Women Should Know Their Options, Risks for Future Fertility Before Starting Cancer Treatment

Cancer can negatively affect fertility after treatment, and women should talk with their doctor about their personal risk and preservation options.

Fertility preservation minimally delayed treatment in women with cancer, and most were able to go on to have a successful birth, according to recent study results.

Clare Meernik, lead author on the study, explained that cancer treatments such as chemotherapy and radiation can affect a patient’s fertility by depleting their egg count, damaging the quality of eggs or sending them into immediate menopause. And although patients do have the option to preserve fertility, such as freezing and storing eggs also known as in vitro fertilization, some may still have concerns.

“However, relatively few young women who are diagnosed with cancer freeze their eggs as fertility preservation because there are a number of barriers to this process,” Meernik, who is a postdoctoral associate at Duke University School of Medicine in Durham, North Carolina, said in an interview with CURE®. “Those barriers include concerns about delaying cancer treatment in order to freeze one’s eggs, and uncertainty about whether cancer survivors are able to successfully become pregnant and give birth after completion of their cancer treatment with the use of their previously frozen eggs.”

Results of the study — which were published in the journal Cancer — demonstrated that median time to cancer treatment was nine to 33 days longer among women who used fertility preservation (95 women) compared to those who did not (469 women). Meernik noted that this is a “fairly minimal” delay, and although these data do not determine its safety, past research has deemed a treatment delay of a few weeks is not expected to increase the risk of cancer recurrence or worsen survival.

Additionally, women who initiated assisted reproductive technology before cancer treatment may be more likely to have a live birth compared with woman who initiated after treatment. This could be a result of freezing eggs that are still of high quality because they have not been harmed by the cancer treatment, Meernik explained.

“Fertility preservation is so important for young women diagnosed with cancer who want to have children in the future because not only can cancer treatment deplete the number of eggs that a woman has, that treatment can also damage the quality of the remaining eggs,” she said. Meernik mentioned that fertility preservation before cancer treatment may also benefit a woman regardless of the type of cancer treatment they receive.

“Undergoing fertility preservation before starting cancer treatment means that a woman is able to freeze and store eggs that have never been exposed to potentially harmful cancer treatment.
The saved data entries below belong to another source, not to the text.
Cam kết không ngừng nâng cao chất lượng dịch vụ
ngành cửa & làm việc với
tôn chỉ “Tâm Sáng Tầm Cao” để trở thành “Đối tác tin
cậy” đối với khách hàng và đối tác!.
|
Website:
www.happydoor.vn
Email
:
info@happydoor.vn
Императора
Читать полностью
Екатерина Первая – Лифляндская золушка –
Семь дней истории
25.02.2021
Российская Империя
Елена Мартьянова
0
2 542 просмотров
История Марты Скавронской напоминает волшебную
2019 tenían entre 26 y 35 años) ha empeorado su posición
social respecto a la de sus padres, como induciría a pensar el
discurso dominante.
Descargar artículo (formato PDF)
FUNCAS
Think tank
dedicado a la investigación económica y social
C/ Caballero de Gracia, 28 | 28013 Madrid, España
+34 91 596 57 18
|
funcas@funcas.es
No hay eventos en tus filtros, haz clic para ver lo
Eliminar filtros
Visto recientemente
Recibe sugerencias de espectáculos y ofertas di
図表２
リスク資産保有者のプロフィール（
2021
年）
Based on the type of cancer treatment received, the eggs retrieved before cancer treatment may be higher quality than eggs retrieved after cancer treatment, thus increasing the likelihood of successfully becoming pregnant and giving birth with those eggs.”
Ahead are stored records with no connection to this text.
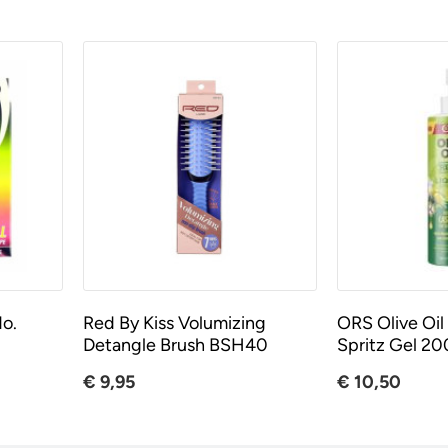
No.
Red By Kiss Volumizing
ORS Olive Oil 
Detangle Brush BSH40
Spritz Gel 2
€ 9,95
€ 10,50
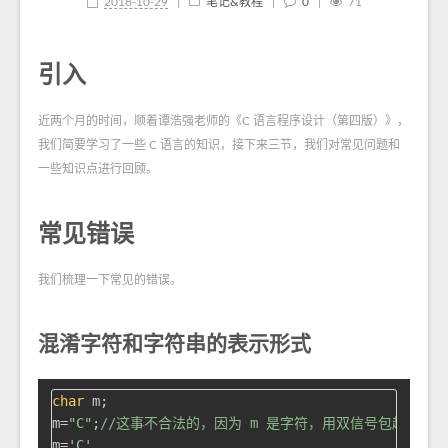
2018-10-29
|
笔记&教程
|
0
|
71
引入
近两个月的时间，顺着谭浩强老师的《C 语言程序设计（第四版）》，
我们简要学习了一些 C 语言的知识，接下来三节，我们对常见问题和
一些知识点进行回顾。
常见错误
我们梳理一下常见的错误。
混淆字符和字符串的表示形式
char
 m;

m=
"C"
;
//这事不合法的，因为 m 是字符，用双信号包起来是 C
m=
'C'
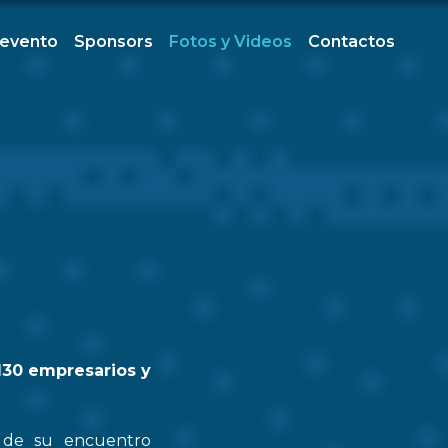
 evento
Sponsors
Fotos y Videos
Contactos
130 empresarios y
n de su encuentro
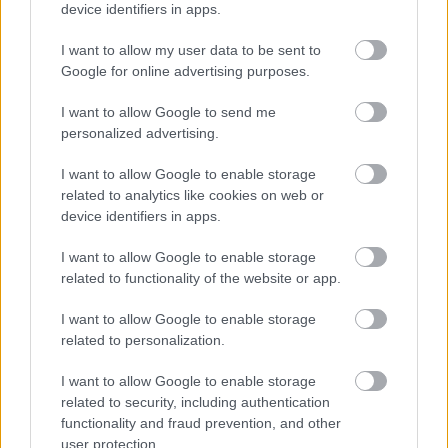
device identifiers in apps.
Klasszikus, ősrégi "kitchen-club" továbbfejlesztett
változata. Tetszik! Nem rossz marketingfogásnak
I want to allow my user data to be sent to
sem, bár nehezen tudnám besorolni kategórába.
Google for online advertising purposes.
Ügyes! Kár, hogy nem vagyok ügyfelük :D.
I want to allow Google to send me
personalized advertising.
Panka2
I want to allow Google to enable storage
17 éve
related to analytics like cookies on web or
device identifiers in apps.
A Laboratory is lopott a UPC-vel?
Az Indexen és számos portálon tegnap jelent meg a
I want to allow Google to enable storage
cikk arról, hogy vizsgálódást kezdeményeztek a UPC-
related to functionality of the website or app.
nél, minek következtében "megszüntették a UPC
közép-európai regionális központját, és nyugdíjba
I want to allow Google to enable storage
ment a regionális vezető. Távozott a cég
related to personalization.
magyarországi vezérigazgatója is; a pletykák szerint
egyikük sem önszántából döntött így. " (Index)
I want to allow Google to enable storage
related to security, including authentication
A pletykáknak úgy tűnik van valóságalapjuk.
functionality and fraud prevention, and other
Valószínűleg a vizsgálódáskor a UPC céges
user protection.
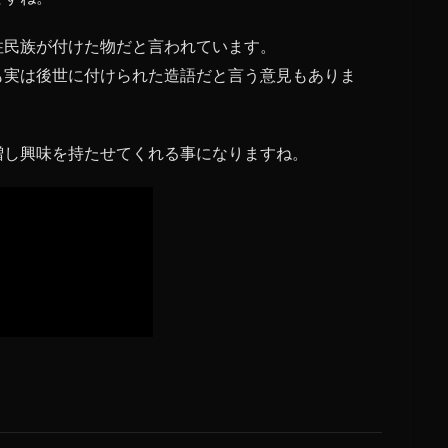
住民族が付けた物だと言われています。
も実は後世に付けられた造語だと言う意見もありま
増し興味を持たせてくれる事になりますね。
These results highlight that if a patient does want to have children after treatment, fertility preservation can be completed while only delaying treatment minimally and that a majority of women have a successful birth.

“Ultimately, the decision to undergo fertility preservation is a personal one that needs to be thoroughly discussed between the patient and their doctor,” she said. “We hope that data from this study can be used to help inform these patient-provider discussions and allow more women to undergo fertility preservation if such a delay is deemed acceptable by themselves and their doctor.”
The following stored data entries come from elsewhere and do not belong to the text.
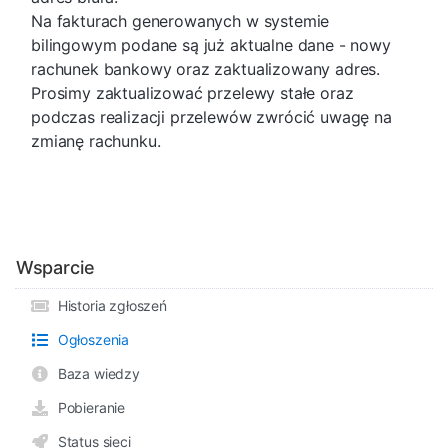
Na fakturach generowanych w systemie
bilingowym podane są już aktualne dane - nowy
rachunek bankowy oraz zaktualizowany adres.
Prosimy zaktualizować przelewy stałe oraz
podczas realizacji przelewów zwrócić uwagę na
zmianę rachunku.
Wsparcie
Historia zgłoszeń
Ogłoszenia
Baza wiedzy
Pobieranie
Status sieci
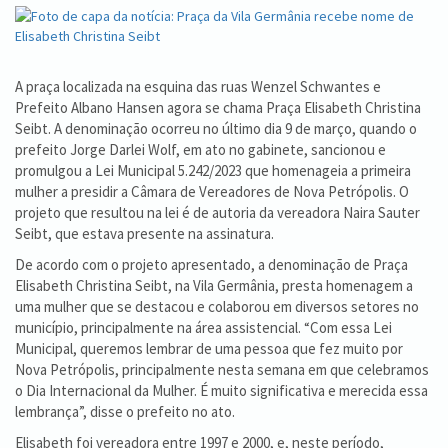
A praça localizada na esquina das ruas Wenzel Schwantes e
Prefeito Albano Hansen agora se chama Praça Elisabeth Christina
Seibt. A denominação ocorreu no último dia 9 de março, quando o
prefeito Jorge Darlei Wolf, em ato no gabinete, sancionou e
promulgou a Lei Municipal 5.242/2023 que homenageia a primeira
mulher a presidir a Câmara de Vereadores de Nova Petrópolis. O
projeto que resultou na lei é de autoria da vereadora Naira Sauter
Seibt, que estava presente na assinatura.
De acordo com o projeto apresentado, a denominação de Praça
Elisabeth Christina Seibt, na Vila Germânia, presta homenagem a
uma mulher que se destacou e colaborou em diversos setores no
município, principalmente na área assistencial. “Com essa Lei
Municipal, queremos lembrar de uma pessoa que fez muito por
Nova Petrópolis, principalmente nesta semana em que celebramos
o Dia Internacional da Mulher. É muito significativa e merecida essa
lembrança”, disse o prefeito no ato.
Elisabeth foi vereadora entre 1997 e 2000, e, neste período,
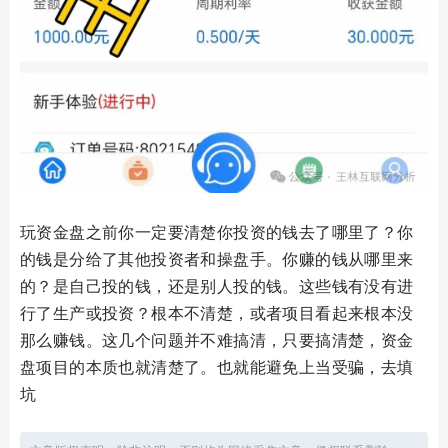
玩资金盘之前你一定要清楚你投资的钱去了哪里了？你
的钱是分给了其他投资者和操盘手。你赚的钱从哪里来
的？是自己投的钱，还是别人投的钱。这些钱有没有进
行了生产或投资？根本不清楚，或者项目看起来根本没
那么赚钱。这几个问题并不难搞清，只要搞清楚，资金
盘项目的本质也就清楚了。也就能避免上当受骗，去填
坑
Meernik added that even if a patient with cancer has not thought about the future of their fertility or is not worried about it, they should still be talking to their doctor about how it may be impacted.

“Even if you, as a patient diagnosed with cancer, have not thought about whether you want children in the future or are unsure, be aware that some cancer treatments may make that impossible without the use of fertility preservation” she said. “Talk to your doctor about how your specific cancer treatments may harm your fertility and explore all your options for having future children. And if cost is a concern, the Alliance for Fertility Preservation website provides a list of multiple financial assistance programs that may be able to help.”